- The paper introduces ConvRec, a hierarchical convolution model that efficiently aggregates item interactions and attributes for sequential recommendation.
- It employs pyramidal convolution with residual connections to capture both local and global sequence patterns while mitigating quadratic scaling.
- Experimental results demonstrate ConvRec outperforms attention-based models with improvements in HR@10 and NDCG@10 across diverse datasets.
Rethinking Convolutional Networks for Attribute-Aware Sequential Recommendation
Introduction
This paper addresses the computational and modeling bottlenecks in attribute-aware sequential recommendation, a setting where the goal is to predict a user's next interaction based on temporally ordered historical actions enriched with item and context attributes. The majority of state-of-the-art methods in this domain leverage self-attention (Transformer-style) architectures for their global receptive field and parallelization capabilities. However, self-attention incurs quadratic complexity in both time and memory with the sequence length, severely constraining scalability and impeding exhaustive modeling of long user histories.
The authors introduce ConvRec, a hierarchical convolutional framework that constructs sequence representations by progressively aggregating user-item interactions and associated attributes via a sequence of convolutional down-scaling operations.
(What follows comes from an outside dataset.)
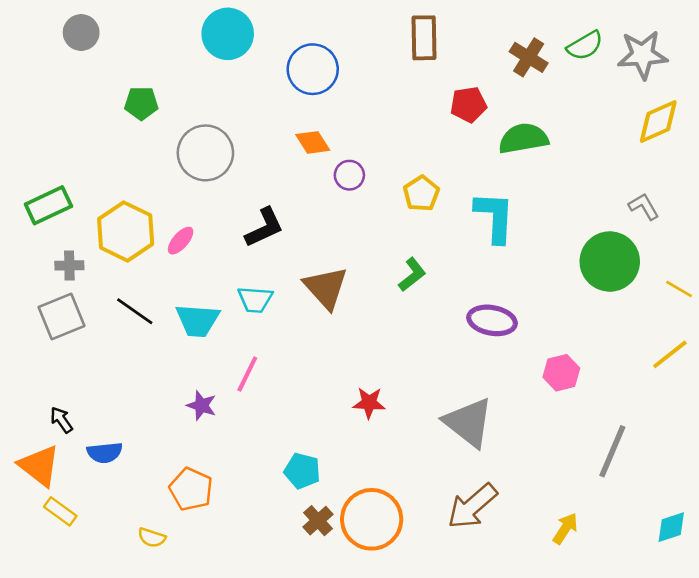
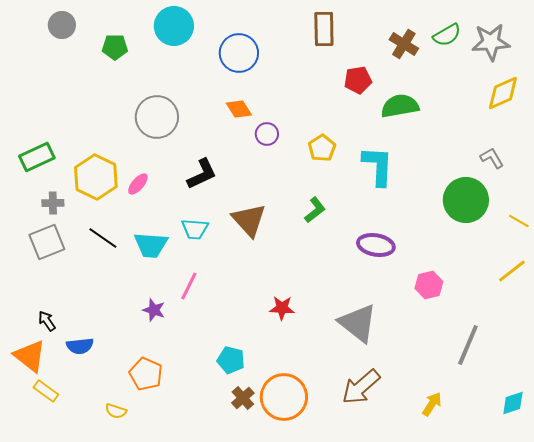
green pentagon: (141, 103) -> (115, 47), moved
Unlike prior CNN-based models with strictly local receptive fields, ConvRec employs pyramidal stacking of convolutional layers, growing the receptive field at each stage and ultimately compressing the entire sequence to a single dense vector. This structure enables efficient global sequence modeling with memory and time costs scaling linearly with input length.
Figure 1: Illustration contrasting the receptive fields of self-attention (global all-pairs) versus hierarchical down-scaling convolution (progressive aggregation with increasing coverage).
ConvRec Architecture
ConvRec's design comprises two central innovations: an attribute-aware item encoding module and a hierarchical Convolution Down-scaling Component (CDS).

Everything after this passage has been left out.